Riding Shotgun
One thing that all the kids I knew did was to call shotgun every time we went anywhere.
This referred to the best seat in the car, of course: the front passenger seat, right next to the driver. As a young kid, I had always ridden in the back seat, but as I got older, I found myself in the coveted spot more and more.
At some point, I was promoted to sitting in the front seat and helping my dad get places. This didn’t mean my mom sat in the back seat while I rode shotgun, but I did go on drives with them (to the dentist, to summer camp, to the library) where I was in the front seat, and I learned to support the driver.
Sure, there were those responsibilities, but they were well worth the upgrade in status for a teenage kid who didn’t want to get isolated in the back seat while his friends had a blast up front.
Naturally, calling shotgun was the remedy to this.
“Calling shotgun.” What a phrase!
This hearkens back to the days of stagecoaches in the US. Stagecoaches would travel across the country with money or other valuable goods. There was a need to defend property while traveling, so an armed guard (usually with a shotgun) would sit next to the driver.
Incidentally, drivers would sit on the right-hand side of the coach while driving on the right side of the road.
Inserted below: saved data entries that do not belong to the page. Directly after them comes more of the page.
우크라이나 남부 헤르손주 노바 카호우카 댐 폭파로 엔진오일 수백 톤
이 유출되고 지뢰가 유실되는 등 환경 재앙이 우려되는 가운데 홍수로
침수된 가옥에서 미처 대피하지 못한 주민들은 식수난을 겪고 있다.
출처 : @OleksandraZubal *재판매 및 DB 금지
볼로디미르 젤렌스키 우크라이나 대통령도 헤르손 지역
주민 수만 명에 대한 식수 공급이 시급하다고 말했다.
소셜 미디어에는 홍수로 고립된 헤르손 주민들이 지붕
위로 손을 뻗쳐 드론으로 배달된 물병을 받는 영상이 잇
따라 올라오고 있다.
The passenger holding the shotgun would sit to the driver’s left, so they could defend against any bandits approaching from the open side of the coach in the road.
By the early 1900s, journalists were describing this practical approach to a harrowing experience, and the terminology stuck in the public mind. Riding shotgun first appeared in the novel The Sunset Trail by Alfred Henry Lewis:
Wyatt and Morgan Earp were in the service of the Express Company. They went often as guards — “riding shotgun,” it was called — when the stage bore unusual treasure.
Cars and trains gradually replaced stagecoaches, but the shotgun terminology stuck around.
By the time I was getting excited about being able to drive soon, I began hearing this phrase for the first time: I call shotgun. A friend would insist on riding in the front passenger seat for the duration of this trip, and the etiquette insisted that whoever called it first, simply got it.
For most things in life, you have to do more than simply declare that something is yours. Not so with riding shotgun. You could even abbreviate the phrase to just one word and holler out, shotgun!



I still do this.
Before I had a driver’s license, the common mode of transportation was by bicycle. Often, either myself or my friends would ask if they could “buck a ride”. I have no idea how the term came about, yet the way some of my friends seemed to hit every hole and bump made it seem like I was riding a bucking bronco!